Our proposal for an open source Datafari FOCUSING on AI has been accepted by the NGI Search CONSORTIUM. it receives 150.000€ in funding to move Datafari towards the latest AI search technologies.
Nine years after its birth and traditionnaly oriented towards keywords based search technologies such as BM25, Datafari Enterprise Search is moving towards vector search and large language models (LLMs). The objective is for users to be able to discuss with their documents: to be able to ask questions in natural language, and to get either the best relevant documents or generated answers, based on their needs. To accompany these technological efforts, and because these enhancements will be fully available in the open source edition of Datafari Enterprise Search, the NGI Search EU consortium welcomed the Neural Datafari proposal as parts of its beneficiaries. The funded Neural Datafari project will fulfill the following major promises:
For Apache Solr:
- Enhancing the embedding phase for incoming documents. This means that for Apache Solr users, it will be simpler to enrich documents at indexing time. The actual LLM based vector embedding will be external to Solr, but its usage will be simplified as much as possible.

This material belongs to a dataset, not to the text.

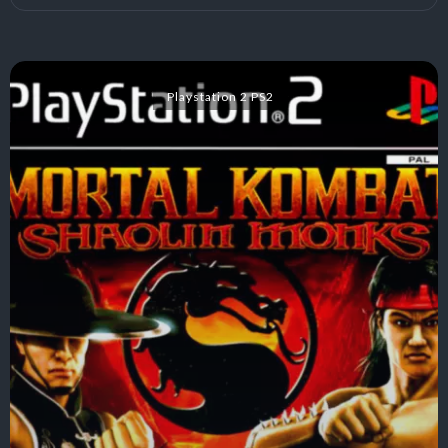
Playstation 2 PS2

- Adding automatic embedding of users queries for KNN search. The embedding in itself will be external to Solr, as above.
For Datafari Community Edition:
- Integration of the new vector search capabilities of Apache Solr into Datafari
- Addition of RAG capabilities to Datafari
This project is led by France Labs, makers of Datafari, and is done together with Sease.io, a UK based company expert in open source search, in particular Apache Solr and Opensearch. They are already major contributors to Apache Solr in the AI domain.
The NGI Search consortium is composed of two Universities, Aarhus and Murcia Universities, two SMEs, FundingBox and Linknovate Science and one open source community, OW2.